The king's pavilion rose between the inner and outer perimeters. Hirundo's tent and Pterocles' went up nearby. So did the one that Otus shared with Fulca. The ex-thrall bowed to Grus. "It makes me happy to see the Menteshe beaten, Your Majesty," he said. "For so long, I did not know they could be."

"For a long time, I didn't know they could be, either, not south of the Stura," Grus said. "You have Pterocles to thank for that."

"I have Pterocles to thank for me," Otus said. "I have Pterocles to thank for my woman — even if she does tell me what to do."

"That can happen," Grus said. "Do you tell her what to do, too?" When Otus nodded, the king clapped him on the back.

"Then things are pretty near even, sounds like. That's about how they ought to be."

He was glad to go to bed that night. He liked staying in one spot more and more as he got older. Not having to break camp and travel in the morning had a strong attraction for him.
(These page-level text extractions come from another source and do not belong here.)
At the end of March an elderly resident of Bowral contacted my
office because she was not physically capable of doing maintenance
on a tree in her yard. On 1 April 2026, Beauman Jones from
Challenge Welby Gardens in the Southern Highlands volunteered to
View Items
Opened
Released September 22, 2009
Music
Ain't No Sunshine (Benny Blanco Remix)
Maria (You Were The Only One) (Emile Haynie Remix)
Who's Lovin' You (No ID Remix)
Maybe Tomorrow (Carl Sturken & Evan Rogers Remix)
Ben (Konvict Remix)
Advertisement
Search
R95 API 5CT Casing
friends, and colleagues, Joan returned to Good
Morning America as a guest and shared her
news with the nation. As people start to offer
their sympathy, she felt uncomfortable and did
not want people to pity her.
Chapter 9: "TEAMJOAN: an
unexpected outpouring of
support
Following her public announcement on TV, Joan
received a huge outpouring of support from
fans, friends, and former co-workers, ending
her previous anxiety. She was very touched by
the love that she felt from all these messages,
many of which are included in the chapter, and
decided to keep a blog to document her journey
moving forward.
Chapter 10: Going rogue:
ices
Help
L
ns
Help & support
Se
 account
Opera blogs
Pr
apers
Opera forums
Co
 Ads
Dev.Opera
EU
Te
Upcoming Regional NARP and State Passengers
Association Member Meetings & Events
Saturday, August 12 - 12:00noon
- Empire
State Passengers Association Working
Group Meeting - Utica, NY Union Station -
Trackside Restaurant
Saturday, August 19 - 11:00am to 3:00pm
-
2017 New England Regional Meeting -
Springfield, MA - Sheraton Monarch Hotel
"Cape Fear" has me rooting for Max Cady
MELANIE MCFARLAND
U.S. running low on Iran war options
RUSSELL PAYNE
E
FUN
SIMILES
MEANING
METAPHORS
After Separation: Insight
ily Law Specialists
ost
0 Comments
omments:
Even a siege camp could come to resemble a home as he spent time there.

But he was anything but glad when, sometime in the night, the Banished One appeared before him in all his fearful majesty. "You will not enter Yozgat. You shall never set foot in Yozgat. This I tell you, and tell you truly," the exiled god said.

When that bell-like voice resounded inside Grus' head, not believing it was almost impossible. Grus did his best. "I'll take my chances," he replied.

"They will bring you sorrow." Again, the Banished One left no room for doubt or disagreement.

Instead of disagreeing, Grus tried to deflect. "Life is full of sorrow. Facing sorrow is part of what makes a man."

The Banished One's laughter might have been a lash of ice. "What do you know of sorrow, wretched mortal? I was cast down from the heavens to this accursed place. Shall I rejoice in it? When you know exile, you will understand — as much as a flea understands a dog."

"I don't intend to be exiled, thank you very much." Grus managed such defiance as he could.

All he won was more scorn from the Banished One. "As though what a man intends matters! It will be as I say it will, not as you intend."

Grus woke then, with the usual shudders after confronting the Banished One. The exiled god had sounded even more certain than usual. His certainty was part of what made him so terrible — and so terrifying. He's lying. He wants to confuse me. He wants to trick me. Telling himself that was easy for Grus. Believing it? Believing it came ever so much harder.